A State Department spokesperson told Reuters, “In line with the president’s direction to cancel Anthropic contracts, we are taking immediate steps to implement the directive and bring our programs into full compliance.”
The US Department of Treasury and the US Department of Health & Human Services (HHS) are also dropping Claude from official use, with the HHS urging employees to use ChatGPT or Google’s Gemini instead.
Senate approves use of the big three
AI is only just being implemented for Senate use, with the chief information officer for the Senate Sergeant-at-Arms issuing a memo approving Google’s Gemini chat, OpenAI’s ChatGPT, and Microsoft Copilot for use.

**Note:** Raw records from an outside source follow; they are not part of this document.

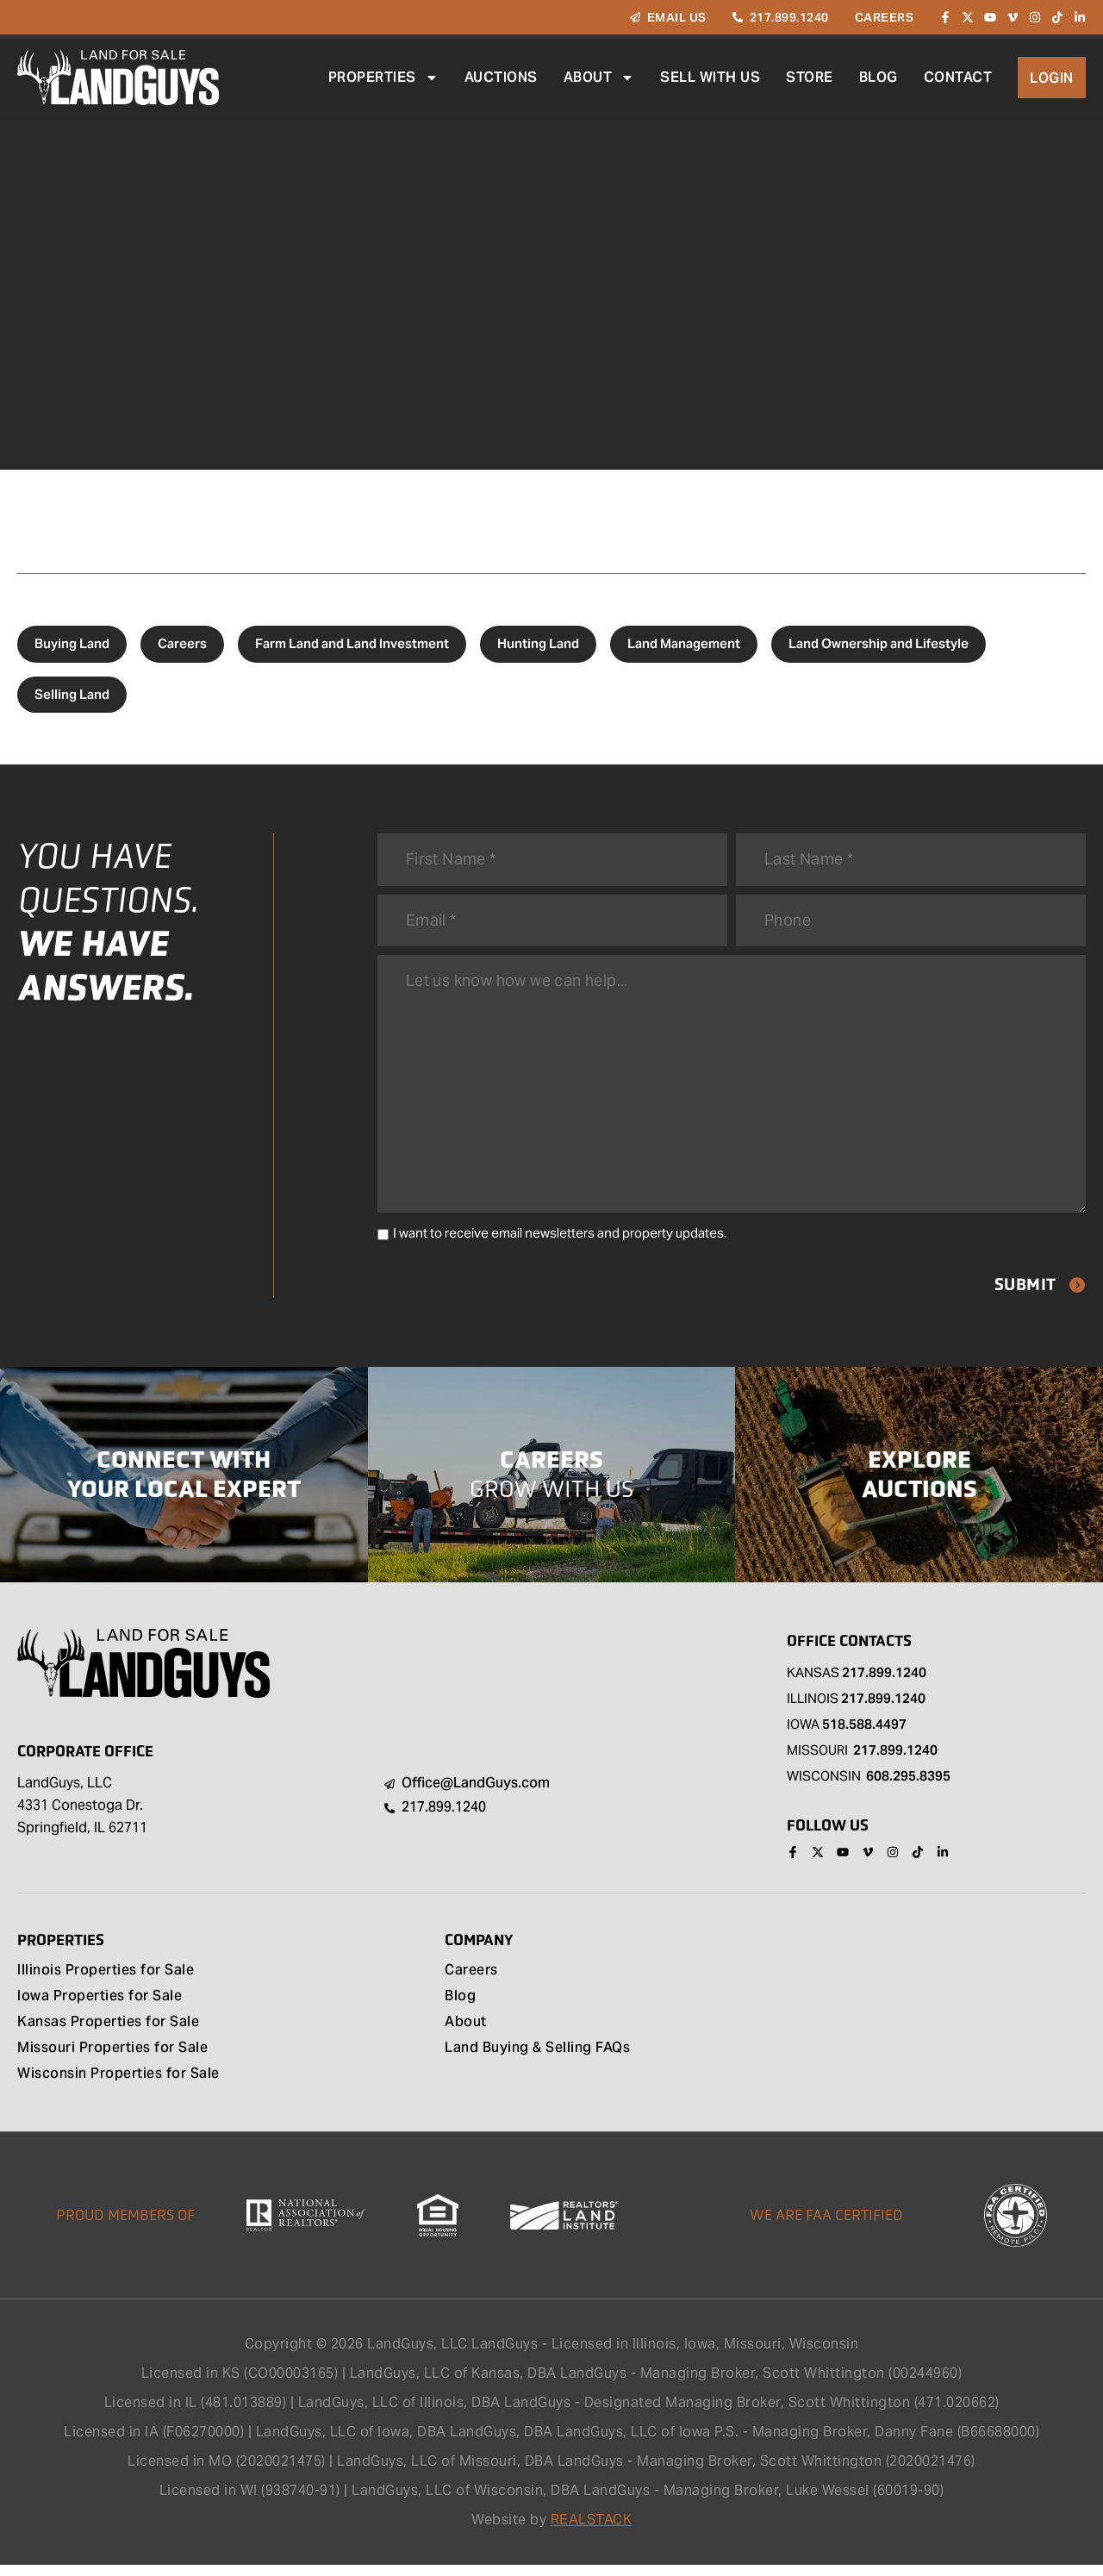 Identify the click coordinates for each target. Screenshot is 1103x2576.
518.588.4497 (864, 1734)
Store (809, 77)
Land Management (683, 643)
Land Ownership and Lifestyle (878, 643)
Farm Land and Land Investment (352, 643)
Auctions (501, 77)
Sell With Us (710, 77)
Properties (383, 77)
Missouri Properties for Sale (112, 2059)
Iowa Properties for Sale (99, 2008)
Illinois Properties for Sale (105, 1982)
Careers (182, 643)
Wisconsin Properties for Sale (118, 2085)
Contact (958, 77)
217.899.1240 (884, 1683)
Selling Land (71, 694)
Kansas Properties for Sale (108, 2034)
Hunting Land (538, 643)
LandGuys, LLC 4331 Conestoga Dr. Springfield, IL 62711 (82, 1815)
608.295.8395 (908, 1786)
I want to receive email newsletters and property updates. (559, 1243)
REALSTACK (592, 2531)
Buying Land (71, 643)
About (599, 77)
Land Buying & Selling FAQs (537, 2059)
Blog (878, 77) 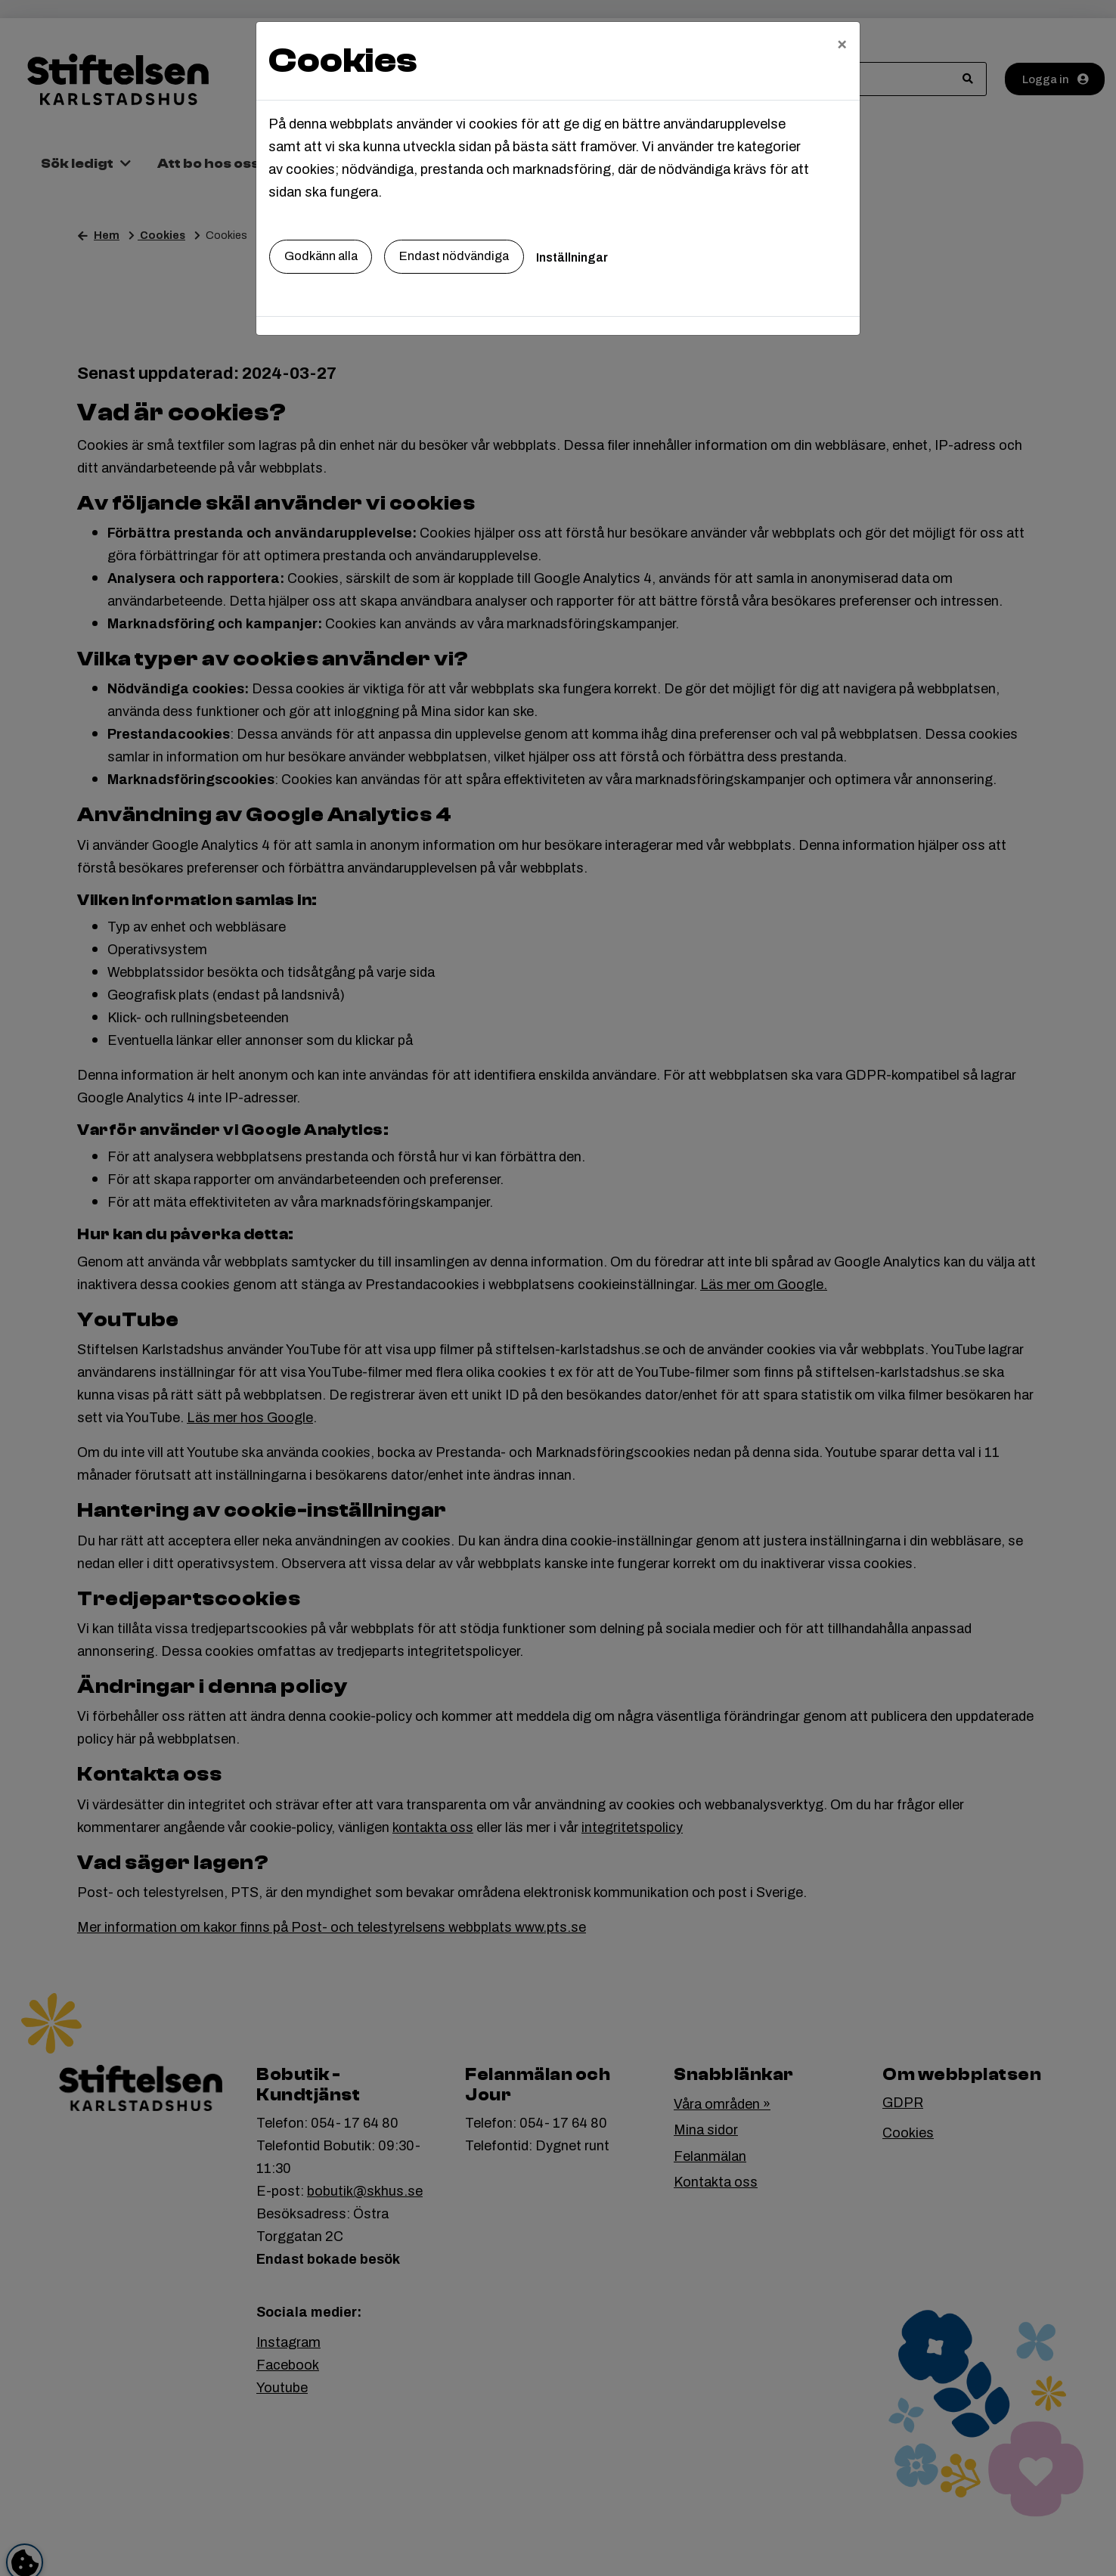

Some senate platforms already have Copilot integrations, with data fed into Copilot being secured by the Senate’s existing secure Microsoft 365 Government environment. The memo added that Copilot can be used for “drafting and editing documents, summarizing information, preparing talking points and briefing material, and conducting research and analysis.”
Details on how Gemini and ChatGPT will be used are not yet available, and there are still questions to answer over how confidential information will be handled within the Senate’s AI ecosystem.
The New York Times notes that a House policy adopted in September 2024 prevents sensitive information from being entered into AI chatbots, but details on specific guidance have not been released.